Lasting anywhere from a few milliseconds to several minutes, gamma-ray
bursts (GRBs) shine hundreds of times brighter than a typical
supernova and about a million trillion times as bright as the Sun,
making them briefly the brightest source of cosmic gamma-ray photons
in the observable Universe. GRBs are detected roughly once per day
from wholly random directions of the sky.

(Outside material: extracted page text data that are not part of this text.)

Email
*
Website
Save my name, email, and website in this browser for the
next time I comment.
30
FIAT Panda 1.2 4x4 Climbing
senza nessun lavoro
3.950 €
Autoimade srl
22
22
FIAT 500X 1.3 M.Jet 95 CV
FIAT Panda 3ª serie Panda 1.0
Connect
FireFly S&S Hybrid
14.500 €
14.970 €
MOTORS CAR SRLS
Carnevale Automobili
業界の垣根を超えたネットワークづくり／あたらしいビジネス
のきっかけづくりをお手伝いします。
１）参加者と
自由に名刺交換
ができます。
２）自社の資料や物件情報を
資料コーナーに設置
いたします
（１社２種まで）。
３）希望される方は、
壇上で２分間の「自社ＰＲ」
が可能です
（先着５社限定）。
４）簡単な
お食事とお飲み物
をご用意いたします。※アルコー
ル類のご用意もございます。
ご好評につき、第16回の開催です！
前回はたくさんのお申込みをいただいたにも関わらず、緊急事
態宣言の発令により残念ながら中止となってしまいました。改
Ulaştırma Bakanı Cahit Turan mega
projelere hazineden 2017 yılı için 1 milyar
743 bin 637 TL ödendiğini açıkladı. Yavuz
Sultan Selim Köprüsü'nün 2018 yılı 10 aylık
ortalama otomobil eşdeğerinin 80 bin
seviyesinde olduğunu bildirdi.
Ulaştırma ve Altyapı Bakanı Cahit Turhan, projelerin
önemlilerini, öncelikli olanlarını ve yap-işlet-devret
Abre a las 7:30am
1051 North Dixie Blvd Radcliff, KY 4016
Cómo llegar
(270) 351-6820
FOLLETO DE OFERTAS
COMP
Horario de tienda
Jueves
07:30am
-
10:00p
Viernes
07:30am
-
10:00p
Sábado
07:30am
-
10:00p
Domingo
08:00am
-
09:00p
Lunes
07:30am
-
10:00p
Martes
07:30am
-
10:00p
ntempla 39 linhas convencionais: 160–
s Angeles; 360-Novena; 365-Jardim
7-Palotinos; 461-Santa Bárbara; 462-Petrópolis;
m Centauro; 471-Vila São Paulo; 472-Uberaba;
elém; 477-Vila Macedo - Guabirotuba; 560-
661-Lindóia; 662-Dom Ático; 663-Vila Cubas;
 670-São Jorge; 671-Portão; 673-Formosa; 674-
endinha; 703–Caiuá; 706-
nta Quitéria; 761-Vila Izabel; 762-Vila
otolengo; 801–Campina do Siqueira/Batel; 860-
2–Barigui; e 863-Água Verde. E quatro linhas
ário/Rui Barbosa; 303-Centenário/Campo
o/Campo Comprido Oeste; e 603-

Until recently, GRBs were arguably the biggest mystery in high-energy
astronomy. They were discovered serendipitously in the late 1960s by
U.S. military satellites which were on the look
out for Soviet nuclear testing in violation of the
atmospheric nuclear test ban
treaty. These satellites carried gamma ray detectors since a nuclear explosion produces gamma rays. As recently as the early 1990s, astronomers didn't even
know if GRBs originated at the edge of our solar system, in our Milky Way Galaxy or incredibly far
away near the edge of the observable Universe. (That is, they
didn't know how far away GRBs were to within a factor of a few billion
light years!) But now a slew of satellite observations, follow-up
ground-based observations, and theoretical work have allowed
astronomers to link GRBs to supernovae in distant galaxies.
In this series of articles we will explore what what astronomers know
about gamma-ray bursts, what they think causes them, the evidence for the
theories, and the lingering mysteries. Along the way we'll encounter
powerful hypernovas and strange Wolf-Rayet stars.